In 2019, Jessica McDonald and the United States women’s national soccer team (USWNT) were crowned world champions in Lyon, France after defeating the formidable Netherlands women’s team 2-0 in the FIFA Women’s World Cup championship game. But that win meant more off the field than it ever did on it.
As members of the USWNT made snow angels in confetti at their ticker tape in New York City, fans around them chanted, “equal pay, equal pay!” Their World Cup win, the team’s 4th, brought forth the team’s behind-the-scenes battle with its own parent organization, the U.S. Soccer Federation.
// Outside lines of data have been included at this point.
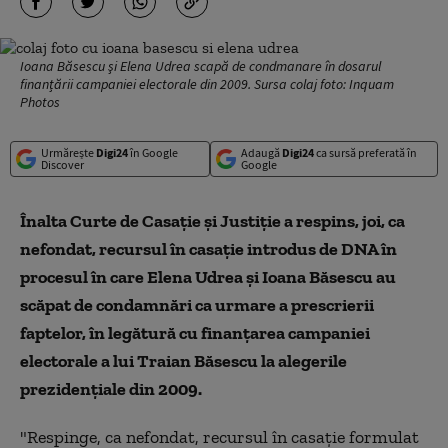
Ioana Băsescu şi Elena Udrea scapă de condmanare în dosarul
finanțării campaniei electorale din 2009. Sursa colaj foto: Inquam
Photos
Urmărește
Digi24
în Google
Adaugă
Digi24
ca sursă preferată în
Discover
Google
Înalta Curte de Casaţie şi Justiţie a respins, joi, ca
nefondat, recursul în casaţie introdus de DNA în
procesul în care Elena Udrea şi Ioana Băsescu au
scăpat de condamnări ca urmare a prescrierii
faptelor, în legătură cu finanţarea campaniei
electorale a lui Traian Băsescu la alegerile
prezidenţiale din 2009.
"Respinge, ca nefondat, recursul în casaţie formulat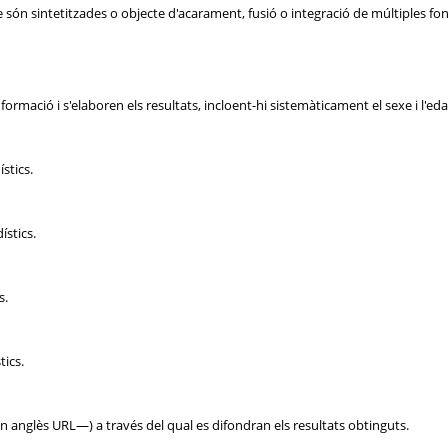
 són sintetitzades o objecte d'acarament, fusió o integració de múltiples f
ormació i s'elaboren els resultats, incloent-hi sistemàticament el sexe i l'edat
stics.
ístics.
s.
tics.
en anglès URL—) a través del qual es difondran els resultats obtinguts.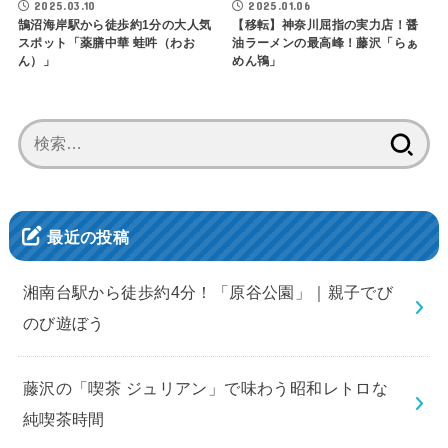
2025.03.10
2025.01.06
鵠沼海岸駅から徒歩約1分の大人気
【移転】神奈川屈指の実力店！醤
スポット「薬膳中華 蛙吽（わお
油ラーメンの最高峰！藤沢「らぁ
ん）」
めん鴇」
検
索:
最近の投稿
湘南台駅から徒歩約4分！「原谷公園」｜親子でび
のび遊ぼう
藤沢の「喫茶 ジュリアン」で味わう昭和レトロな
純喫茶時間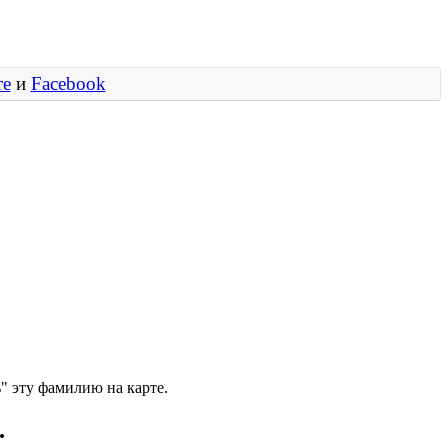
те
и
Facebook
" эту фамилию на карте.
.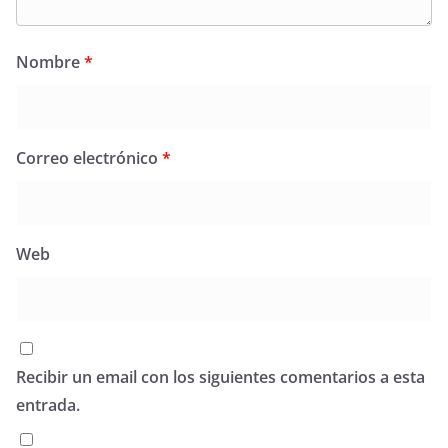
Nombre
*
Correo electrónico
*
Web
Recibir un email con los siguientes comentarios a esta
entrada.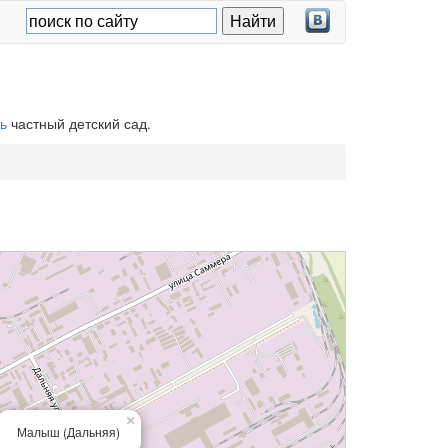
ь
частный детский сад.
×
Малыш (Дальняя)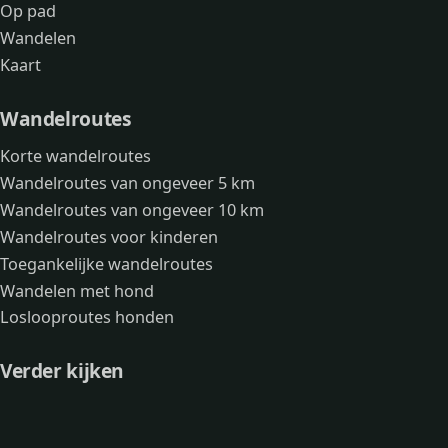
Op pad
Wandelen
Kaart
Wandelroutes
Korte wandelroutes
Wandelroutes van ongeveer 5 km
Wandelroutes van ongeveer 10 km
Wandelroutes voor kinderen
Toegankelijke wandelroutes
Wandelen met hond
Loslooproutes honden
Verder kijken
Avonturen
Over mij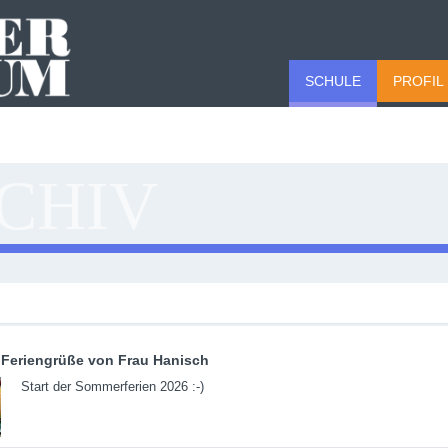
SCHULE
PROFIL
CHIV
Feriengrüße von Frau Hanisch
Start der Sommerferien 2026 :-)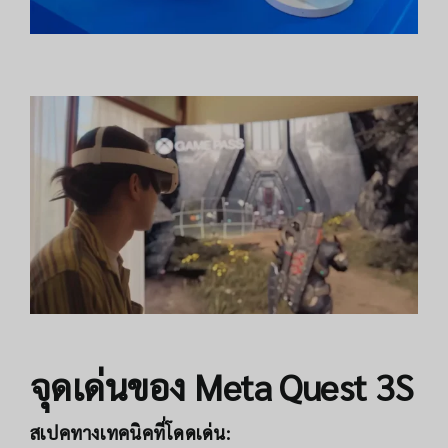
จุดเด่นของ Meta Quest 3S
สเปคทางเทคนิคที่โดดเด่น: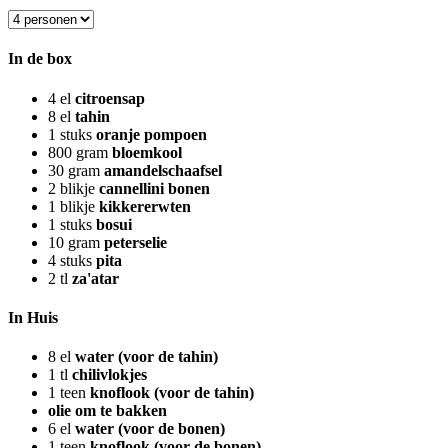
In de box
4
el
citroensap
8
el
tahin
1
stuks
oranje pompoen
800
gram
bloemkool
30
gram
amandelschaafsel
2
blikje
cannellini bonen
1
blikje
kikkererwten
1
stuks
bosui
10
gram
peterselie
4
stuks
pita
2
tl
za'atar
In Huis
8
el
water (voor de tahin)
1
tl
chilivlokjes
1
teen
knoflook (voor de tahin)
olie om te bakken
6
el
water (voor de bonen)
1
teen
knoflook (voor de bonen)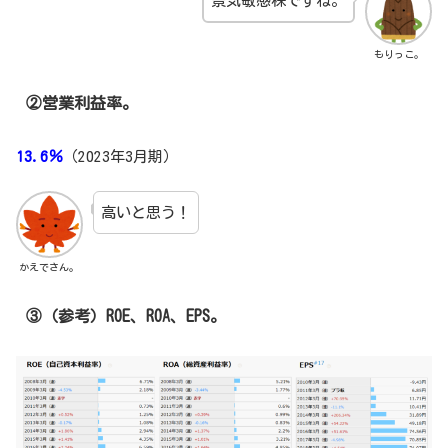
景気敏感株ですね。
もりっこ。
②営業利益率。
13.6％
（2023年3月期）
高いと思う！
かえでさん。
③（参考）ROE、ROA、EPS。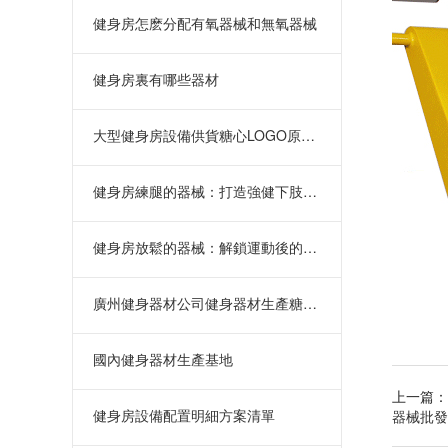
健身房怎麽分配有氧器械和無氧器械
健身房裏有哪些器材
大型健身房設備供貨糖心LOGO原创视频
健身房練腿的器械：打造強健下肢的全
健身房放鬆的器械：解鎖運動後的寧靜
廣州健身器材公司健身器材生產糖心LOGO原创视频
國內健身器材生產基地
健身房設備配置明細方案清單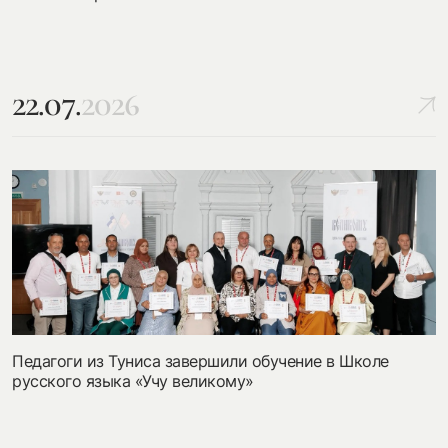
22.07.
2026
Педагоги из Туниса завершили обучение в Школе
русского языка «Учу великому»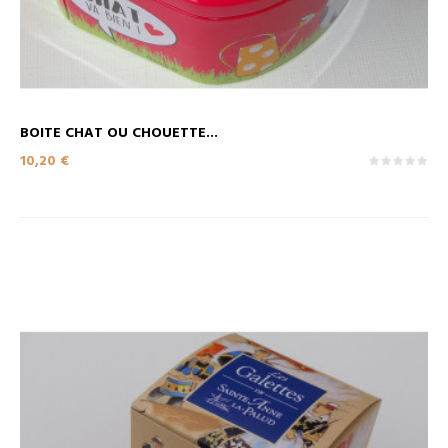
BOITE CHAT OU CHOUETTE...
Prix
10,20 €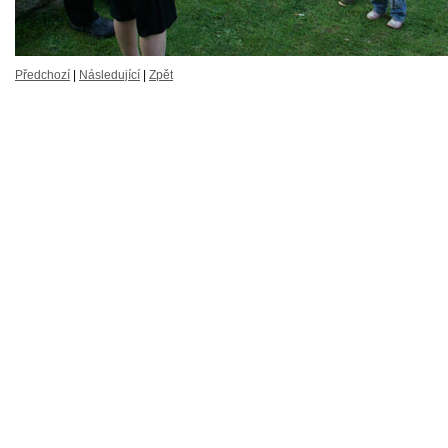
Předchozí
|
Následující
|
Zpět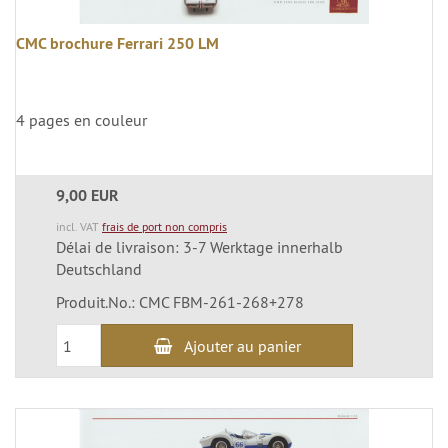
CMC brochure Ferrari 250 LM
4 pages en couleur
9,00 EUR
incl. VAT
frais de port non compris
Délai de livraison: 3-7 Werktage innerhalb
Deutschland
Produit.No.: CMC FBM-261-268+278
Ajouter au panier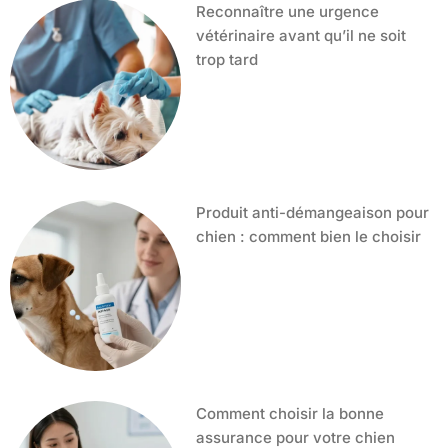
Reconnaître une urgence
vétérinaire avant qu’il ne soit
trop tard
Produit anti-démangeaison pour
chien : comment bien le choisir
Comment choisir la bonne
assurance pour votre chien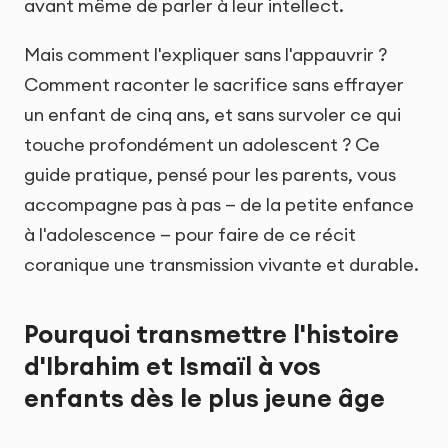
avant même de parler à leur intellect.
Mais comment l'expliquer sans l'appauvrir ?
Comment raconter le sacrifice sans effrayer
un enfant de cinq ans, et sans survoler ce qui
touche profondément un adolescent ? Ce
guide pratique, pensé pour les parents, vous
accompagne pas à pas — de la petite enfance
à l'adolescence — pour faire de ce récit
coranique une transmission vivante et durable.
Pourquoi transmettre l'histoire
d'Ibrahim et Ismaïl à vos
enfants dès le plus jeune âge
Host Alex Andrejev tells us that she has been reporting on sport at a crossroad. What began as a podcast about women’s soccer players fighting for equal pay to that of their male counterparts, became an investigation into how so many different components prevented change in a sport that’s fought decades for its legitimacy.
She speaks with current players from across all levels of soccer in the United States and legends from the game’s past. People like Michelle Akers, Julie Foudy, and Joy Fawcett chat about the beginnings of the USWNT and the many many criticisms they faced. Alex speaks with families and friends of soccer legends and even sits down for a one-on-one conversation with the president of the U.S. Soccer Federation who was responsible for settling the players’ groundbreaking lawsuit for equal pay.
They discuss fighting for daycare services for national players and other pregnancy protections, spreading the word about their new league and their games, and fighting accusations that no one watched women’s soccer. She goes behind the scenes to the 1999 Women’s World Cup final that took place in a packed Rose Bowl in Pasadena.
90,000 people watched Brandi Chastain become an icon when she scored the only goal of the game, a penalty kick after 90 minutes of play and 30 minutes of extra time. And at the same time that a new framework for the sport was being laid out, a young girl from Glendale, Arizona was finding her passion.
While players like Megan Rapinoe and Alex Morgan have become household names due to both their success on the field and within their fight for equality, Alex finds that there is no player quite like Jessica McDonald. From her talent to her drive to her incredible journey, she is unique on and off the field.
On “Longshot: Payback,” Jessica tells her story for the first time. She brings us through her long road to the top, from a difficult childhood where she used sports to cope to running away from home at 17 to working through junior college in order to raise her grades to become a Division I player at Chapel Hill.
Even when she found herself a professional soccer player, she has continued to push through. Throughout the 2010s, she was signing just one-year contracts with organizations and often found herself the only mother on many teams she’s played for.
“Longshot: Payback” is her story and how it intersects with women’s fight for equal pay and the shocking revelations that have continued to come out about abuse within women’s soccer.